Iran’s military thinks U.S. attack likely
Babak Yektafar is the Editor-in-Chief of Washingtonprism.org. He is a graduate of Farleigh Dickinson University with a B.A. in Communications. From 1999 to 2005, Babak was a producer with C-SPAN network’s national live morning program, Washington Journal.
PAUL JAY, SENIOR EDITOR: In a fascinating piece in The Tehran Times, Iranian Major General Safavi says that Iran has become an extra-regional power. He says Iran wants peace, and says Iran does not expect an American attack, but they can fight back if they have to. Safavi says, quoting, U.S. officials once thought they could surround Iran by occupying Afghanistan and Iraq; now, the Americans should realize 200,000 troops they have employed in Iraq and Afghanistan are in Iran’s firing range. Joining us to analyze the general’s comments is Babak Yektafar, editor in chief of Washington Prism magazine, and a former producer with C-SPAN’s Washington Journal. The title of this article in The Tehran Times is “Iran Has Become an Extra-regional Power.” I’m not entirely sure why the general wants to brag about that. It seems to me that’s precisely why the Americans want regime change. Why do you want to go claiming how extra-regionally powerful you are? It’s almost a deliberate provocation.
BABAK YEKTAFAR, EDITOR-IN-CHIEF, WASHINGTONPRISM.ORG: Given the fact that tensions are extremely high right now between Iran and the United States, and some of the movements that we have seen recently—prior to President Ahmadinejad’s trip to New York, for example, they had a military parade again. This was because of marking the anniversary of the Iran-Iraq war. And they had just unveiled a domestically made fighter pilot, which Iran is very extremely proud of, and it got huge coverage in the Iranian media, it’s important for them to try to project some sort of a military might, given the fact that the Islamic Republic Guardian corps is actually in the news lately. They’re being sanctioned or at least they’re being threatened to be sanctioned by the United States, and it seemed to be the focus of the third resolution that they’re trying to push through the security council at the United Nations. So it’s a good play, I would think, for General Safavi to do this kind of grandstanding.
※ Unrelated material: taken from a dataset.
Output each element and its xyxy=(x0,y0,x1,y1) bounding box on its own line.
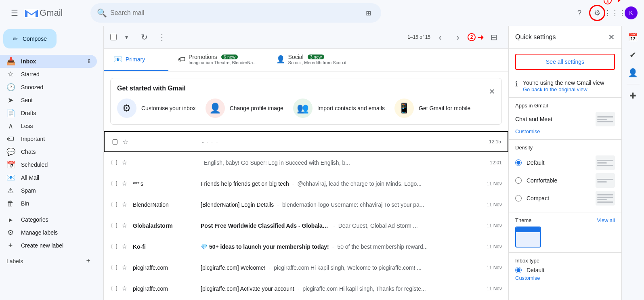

JAY: Do you get a sense whether the Iranian military is expecting a war or not? Here’s another quote from the general. He says, “I think that the rational people in the U.S. Congress and the Democratic Party will not allow the current U.S. administration to declare a new war.” Is he just being overly optimistic?
YEKTAFAR: I think in public dialogue you will see a lot of that. They do follow U.S. media, and they do read and hear all the discussion that goes on here about how the United States military is bogged down in Iraq, for example, and some of the difficulties that they’re having funding this war, and such issues. So they want to make sure that the United States is aware that they know what’s going on, and they use that in saying it’s absolute madness for the United States to do that.
JAY: But do you get any sense of what they believe to be? Are they really expecting something?
YEKTAFAR: They expect something. And, in fact, as what you see, what you hear and you read from some of these officials in the media is that they are considering certain activities that are going on among the tribes in Iran, among some ethnic groups, the Balochis in the southeast, the Arabs in Khuzestan, the oil-producing Khuzestan region down south, which is by the Gulf, Azoris in the northwest. There has been some troubles, there has been some ethnic problems going on. And they sincerely believe that this is backed by the United States by special ops. And as you may know, of course, recently there have been bombings, some areas in the Kurdish region in the northern part of Iraq, basically saying that the United States is backing Kurdish, what they label as terrorists, the PJAK group, of infiltrating into Iran through Iranian borders and going through some bombing campaigns and some disruptive Iranian soil.